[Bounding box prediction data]
----------
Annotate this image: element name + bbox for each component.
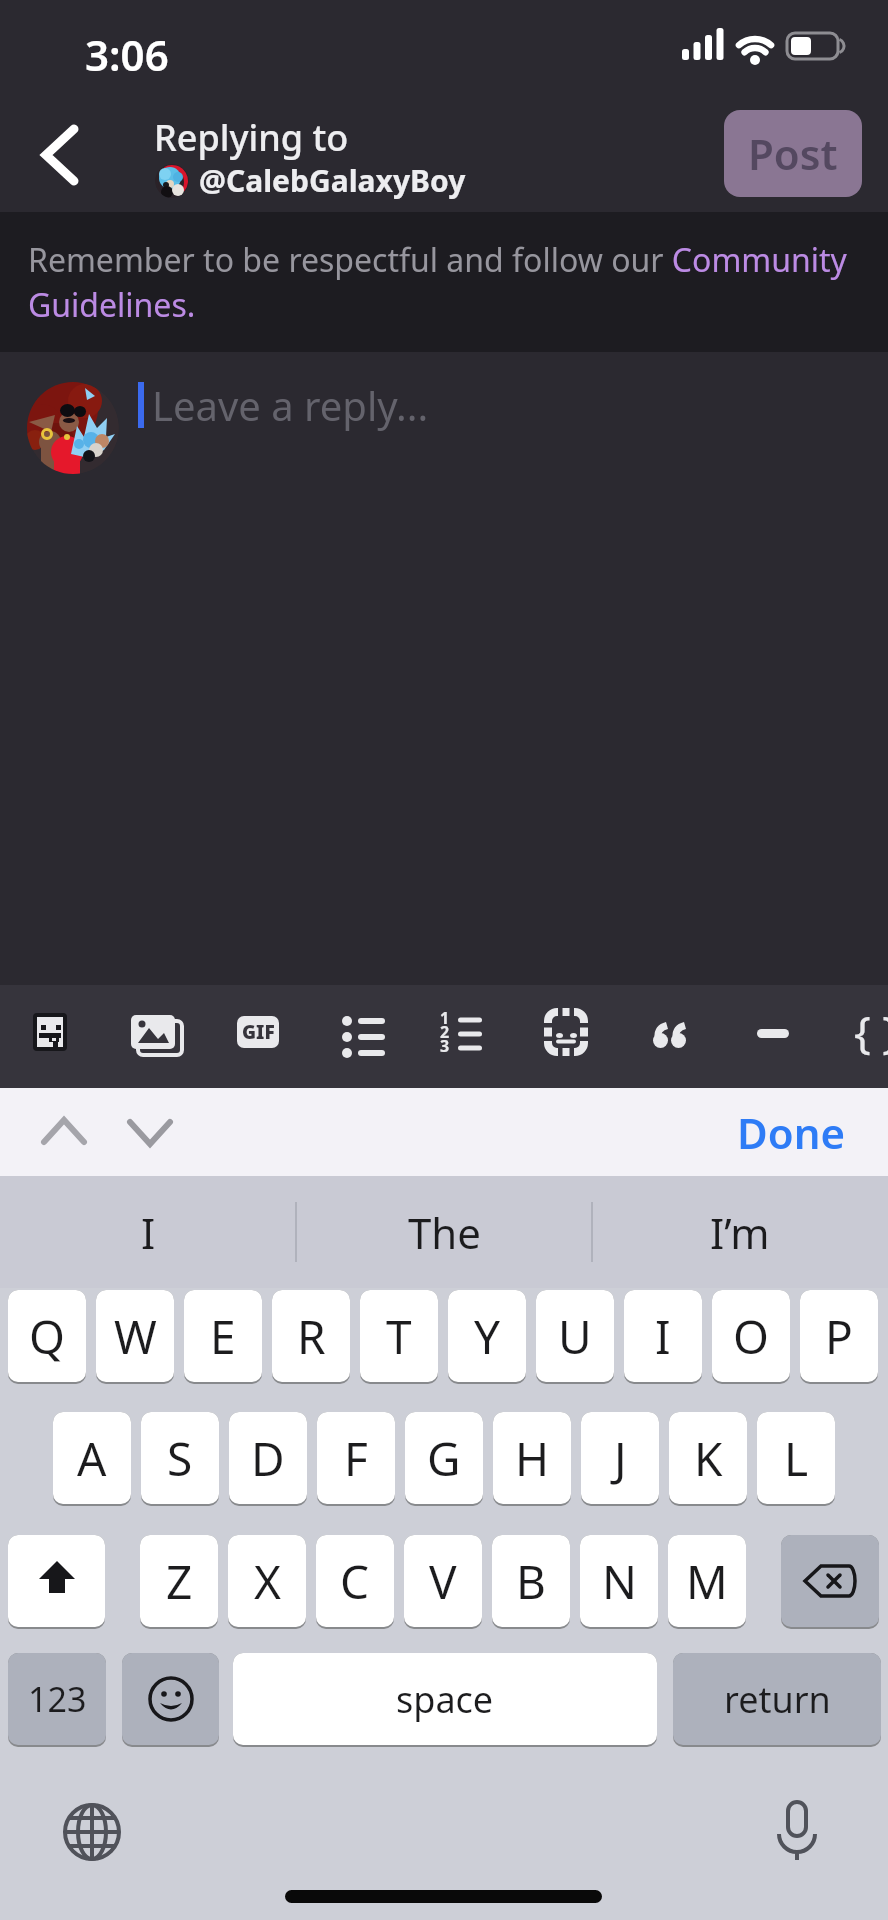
- staticText: W: [114, 1305, 157, 1368]
- button[interactable]: K: [669, 1412, 747, 1506]
- staticText: Q: [29, 1305, 65, 1368]
- button[interactable]: P: [800, 1290, 878, 1384]
- button[interactable]: [555, 985, 666, 1088]
- button[interactable]: X: [228, 1535, 306, 1629]
- button[interactable]: [777, 985, 888, 1088]
- button[interactable]: U: [536, 1290, 614, 1384]
- staticText: I: [655, 1305, 671, 1368]
- button[interactable]: W: [96, 1290, 174, 1384]
- button[interactable]: O: [712, 1290, 790, 1384]
- button[interactable]: A: [53, 1412, 131, 1506]
- staticText: R: [297, 1305, 326, 1368]
- button[interactable]: 123: [8, 1653, 106, 1747]
- staticText: space: [396, 1675, 494, 1724]
- button[interactable]: G: [405, 1412, 483, 1506]
- staticText: return: [724, 1675, 831, 1724]
- staticText: 1: [440, 1007, 450, 1029]
- staticText: I: [141, 1204, 156, 1261]
- button[interactable]: [27, 382, 119, 474]
- staticText: GIF: [242, 1019, 275, 1045]
- staticText: L: [784, 1427, 809, 1490]
- button[interactable]: F: [317, 1412, 395, 1506]
- button[interactable]: [444, 985, 555, 1088]
- staticText: V: [429, 1550, 457, 1613]
- staticText: Leave a reply...: [152, 378, 429, 432]
- button[interactable]: [781, 1535, 879, 1629]
- staticText: M: [686, 1550, 728, 1613]
- staticText: B: [516, 1550, 546, 1613]
- button[interactable]: I’m: [592, 1176, 888, 1288]
- button[interactable]: H: [493, 1412, 571, 1506]
- staticText: S: [167, 1427, 193, 1490]
- staticText: C: [340, 1550, 370, 1613]
- button[interactable]: J: [581, 1412, 659, 1506]
- staticText: The: [408, 1204, 481, 1261]
- button[interactable]: Leave a reply...: [0, 352, 888, 985]
- button[interactable]: [767, 1800, 827, 1860]
- button[interactable]: V: [404, 1535, 482, 1629]
- button[interactable]: C: [316, 1535, 394, 1629]
- staticText: N: [602, 1550, 637, 1613]
- button[interactable]: R: [272, 1290, 350, 1384]
- button[interactable]: L: [757, 1412, 835, 1506]
- staticText: Y: [474, 1305, 501, 1368]
- button[interactable]: return: [673, 1653, 881, 1747]
- staticText: H: [515, 1427, 550, 1490]
- button[interactable]: E: [184, 1290, 262, 1384]
- staticText: 123: [28, 1676, 87, 1722]
- button[interactable]: [333, 985, 444, 1088]
- button[interactable]: N: [580, 1535, 658, 1629]
- button[interactable]: [111, 985, 222, 1088]
- button[interactable]: [62, 1802, 122, 1862]
- staticText: Post: [748, 125, 838, 182]
- button[interactable]: [666, 985, 777, 1088]
- staticText: K: [694, 1427, 723, 1490]
- button[interactable]: T: [360, 1290, 438, 1384]
- staticText: { }: [854, 1001, 888, 1061]
- button[interactable]: D: [229, 1412, 307, 1506]
- staticText: D: [251, 1427, 285, 1490]
- staticText: U: [558, 1305, 592, 1368]
- staticText: Remember to be respectful and follow our…: [28, 238, 888, 327]
- button[interactable]: Y: [448, 1290, 526, 1384]
- staticText: Z: [166, 1550, 193, 1613]
- button[interactable]: Z: [140, 1535, 218, 1629]
- staticText: I’m: [710, 1204, 770, 1261]
- button[interactable]: [30, 115, 100, 195]
- button[interactable]: [8, 1535, 105, 1629]
- button[interactable]: The: [296, 1176, 592, 1288]
- staticText: Done: [737, 1104, 846, 1161]
- button[interactable]: S: [141, 1412, 219, 1506]
- staticText: 3:06: [85, 26, 169, 83]
- button[interactable]: Done: [737, 1104, 846, 1161]
- button[interactable]: B: [492, 1535, 570, 1629]
- button[interactable]: [0, 985, 111, 1088]
- staticText: 2: [440, 1021, 450, 1043]
- staticText: P: [825, 1305, 853, 1368]
- button[interactable]: M: [668, 1535, 746, 1629]
- staticText: F: [344, 1427, 368, 1490]
- button[interactable]: Q: [8, 1290, 86, 1384]
- button[interactable]: [222, 985, 333, 1088]
- staticText: X: [254, 1550, 281, 1613]
- button[interactable]: space: [233, 1653, 657, 1747]
- button[interactable]: I: [0, 1176, 296, 1288]
- button[interactable]: Post: [724, 110, 862, 197]
- staticText: E: [210, 1305, 236, 1368]
- staticText: T: [386, 1305, 412, 1368]
- staticText: 3: [440, 1035, 450, 1057]
- staticText: G: [427, 1427, 461, 1490]
- staticText: O: [733, 1305, 769, 1368]
- staticText: J: [614, 1427, 627, 1490]
- button[interactable]: [122, 1653, 219, 1747]
- staticText: Replying to: [154, 113, 349, 162]
- staticText: A: [77, 1427, 107, 1490]
- button[interactable]: I: [624, 1290, 702, 1384]
- staticText: @CalebGalaxyBoy: [199, 160, 466, 201]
----------
Activity >>
Scan the data for the string "return" and copy each line in which it occurs.

Exercise answer >>
- staticText: return: [724, 1675, 831, 1724]
- button[interactable]: return: [673, 1653, 881, 1747]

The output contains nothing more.